1.An application for the approval of an active substance or for an amendment to the conditions of an approval shall be submitted by the producer of the active substance to a Member State, (the rapporteur Member State), together with a summary and a complete dossier as provided for in Article 8(1) and (2) or a scientifically reasoned justification for not providing certain parts of those dossiers, demonstrating that the active substance fulfils the approval criteria provided for in Article 4.
A joint application may be submitted by an association of producers designated by the producers for the purpose of compliance with this Regulation.
The application shall be examined by the Member State proposed by the applicant, unless another Member State agrees to examine it.
2.Assessment of an application may be performed by a number of Member States together under a co-rapporteur system.

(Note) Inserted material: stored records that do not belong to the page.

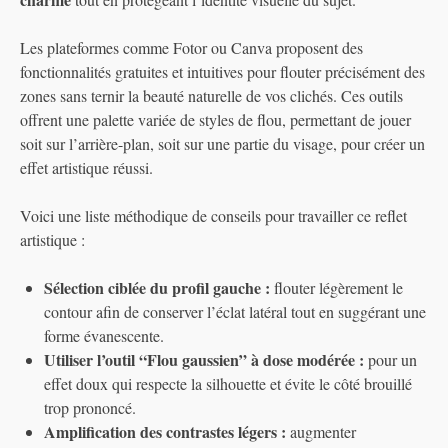
Les plateformes comme Fotor ou Canva proposent des
fonctionnalités gratuites et intuitives pour flouter précisément des
zones sans ternir la beauté naturelle de vos clichés. Ces outils
offrent une palette variée de styles de flou, permettant de jouer
soit sur l’arrière-plan, soit sur une partie du visage, pour créer un
effet artistique réussi.
Voici une liste méthodique de conseils pour travailler ce reflet
artistique :
Sélection ciblée du profil gauche :
flouter légèrement le
contour afin de conserver l’éclat latéral tout en suggérant une
forme évanescente.
Utiliser l’outil “Flou gaussien” à dose modérée :
pour un
effet doux qui respecte la silhouette et évite le côté brouillé
trop prononcé.
Amplification des contrastes légers :
augmenter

3.When submitting the application, the applicant may pursuant to Article 63 request certain information, including certain parts of the dossier, to be kept confidential and shall physically separate that information.

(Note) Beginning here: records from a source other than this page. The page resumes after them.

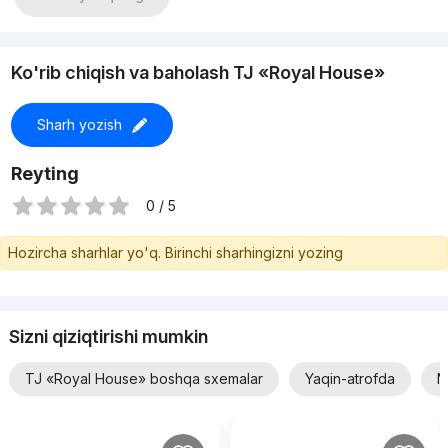
Ko'rib chiqish va baholash TJ «Royal House»
Sharh yozish
Reyting
0 / 5
Hozircha sharhlar yo'q. Birinchi sharhingizni yozing
Sizni qiziqtirishi mumkin
TJ «Royal House» boshqa sxemalar
Yaqin-atrofda
N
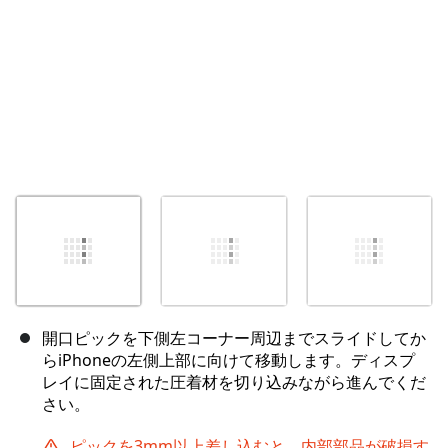
開口ピックを下側左コーナー周辺までスライドしてか
らiPhoneの左側上部に向けて移動します。ディスプ
レイに固定された圧着材を切り込みながら進んでくだ
さい。
ピックを3mm以上差し込むと、内部部品が破損す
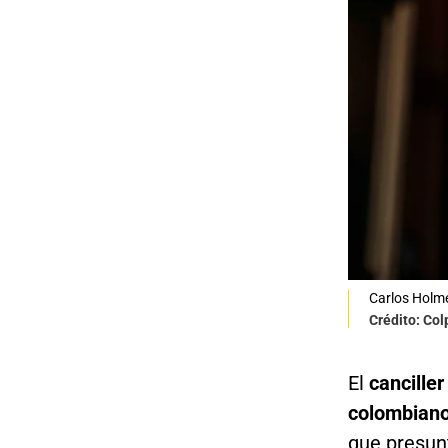
Carlos Holmes
Crédito: Co
El
canciller
colombiano
que presun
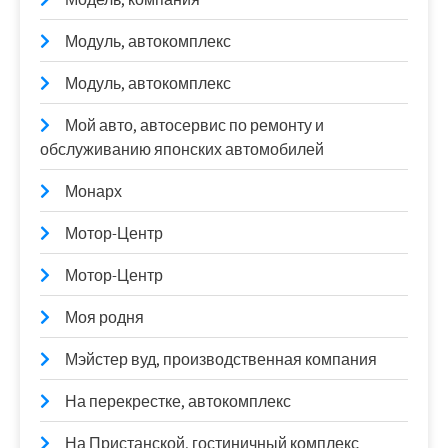
Модуль, автокомплекс
Модуль, автокомплекс
Мой авто, автосервис по ремонту и
обслуживанию японских автомобилей
Монарх
Мотор-Центр
Мотор-Центр
Моя родня
Мэйстер вуд, производственная компания
На перекрестке, автокомплекс
На Пристанской, гостиничный комплекс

Member States shall assess the confidentiality requests. Upon a request for access to information, the rapporteur Member State shall decide what information is to be kept confidential.
4.When submitting the application the applicant shall at the same time join a complete list of tests and studies submitted pursuant to Article 8(2) and a list of any claims for data protection pursuant to Article 59.
5.When assessing the application the rapporteur Member State may at any time consult the Authority.